● Records shown
┏━━
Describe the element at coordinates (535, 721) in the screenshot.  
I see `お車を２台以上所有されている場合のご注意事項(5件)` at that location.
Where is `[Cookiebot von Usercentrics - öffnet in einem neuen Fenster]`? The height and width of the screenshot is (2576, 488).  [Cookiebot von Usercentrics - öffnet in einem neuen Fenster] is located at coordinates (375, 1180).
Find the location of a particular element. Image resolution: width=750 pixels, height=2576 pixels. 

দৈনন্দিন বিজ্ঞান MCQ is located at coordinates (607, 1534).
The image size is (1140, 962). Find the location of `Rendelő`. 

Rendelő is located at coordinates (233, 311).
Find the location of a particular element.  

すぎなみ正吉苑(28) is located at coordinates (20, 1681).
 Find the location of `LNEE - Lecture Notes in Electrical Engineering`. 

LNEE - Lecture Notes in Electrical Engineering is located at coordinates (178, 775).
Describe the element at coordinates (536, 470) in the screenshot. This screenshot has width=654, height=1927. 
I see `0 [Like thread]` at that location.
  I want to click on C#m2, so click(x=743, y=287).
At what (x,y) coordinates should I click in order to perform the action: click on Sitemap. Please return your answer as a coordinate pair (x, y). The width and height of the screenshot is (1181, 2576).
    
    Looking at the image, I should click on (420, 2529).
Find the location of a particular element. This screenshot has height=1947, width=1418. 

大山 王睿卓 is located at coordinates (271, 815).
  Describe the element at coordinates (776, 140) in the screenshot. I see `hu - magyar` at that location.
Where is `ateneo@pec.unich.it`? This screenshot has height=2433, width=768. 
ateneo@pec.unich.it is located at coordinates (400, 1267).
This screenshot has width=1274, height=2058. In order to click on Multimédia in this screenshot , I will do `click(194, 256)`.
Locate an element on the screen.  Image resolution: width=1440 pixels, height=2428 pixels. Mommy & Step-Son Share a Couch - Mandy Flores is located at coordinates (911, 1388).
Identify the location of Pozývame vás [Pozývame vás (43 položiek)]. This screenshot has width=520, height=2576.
┗━━
● Work required
Without omitting anything, retype all of the material above exactly.

● Written reply
Describe the element at coordinates (535, 721) in the screenshot.  
I see `お車を２台以上所有されている場合のご注意事項(5件)` at that location.
Where is `[Cookiebot von Usercentrics - öffnet in einem neuen Fenster]`? The height and width of the screenshot is (2576, 488).  [Cookiebot von Usercentrics - öffnet in einem neuen Fenster] is located at coordinates (375, 1180).
Find the location of a particular element. Image resolution: width=750 pixels, height=2576 pixels. 

দৈনন্দিন বিজ্ঞান MCQ is located at coordinates (607, 1534).
The image size is (1140, 962). Find the location of `Rendelő`. 

Rendelő is located at coordinates (233, 311).
Find the location of a particular element.  

すぎなみ正吉苑(28) is located at coordinates (20, 1681).
 Find the location of `LNEE - Lecture Notes in Electrical Engineering`. 

LNEE - Lecture Notes in Electrical Engineering is located at coordinates (178, 775).
Describe the element at coordinates (536, 470) in the screenshot. This screenshot has width=654, height=1927. 
I see `0 [Like thread]` at that location.
  I want to click on C#m2, so click(x=743, y=287).
At what (x,y) coordinates should I click in order to perform the action: click on Sitemap. Please return your answer as a coordinate pair (x, y). The width and height of the screenshot is (1181, 2576).
    
    Looking at the image, I should click on (420, 2529).
Find the location of a particular element. This screenshot has height=1947, width=1418. 

大山 王睿卓 is located at coordinates (271, 815).
  Describe the element at coordinates (776, 140) in the screenshot. I see `hu - magyar` at that location.
Where is `ateneo@pec.unich.it`? This screenshot has height=2433, width=768. 
ateneo@pec.unich.it is located at coordinates (400, 1267).
This screenshot has width=1274, height=2058. In order to click on Multimédia in this screenshot , I will do `click(194, 256)`.
Locate an element on the screen.  Image resolution: width=1440 pixels, height=2428 pixels. Mommy & Step-Son Share a Couch - Mandy Flores is located at coordinates (911, 1388).
Identify the location of Pozývame vás [Pozývame vás (43 položiek)]. This screenshot has width=520, height=2576.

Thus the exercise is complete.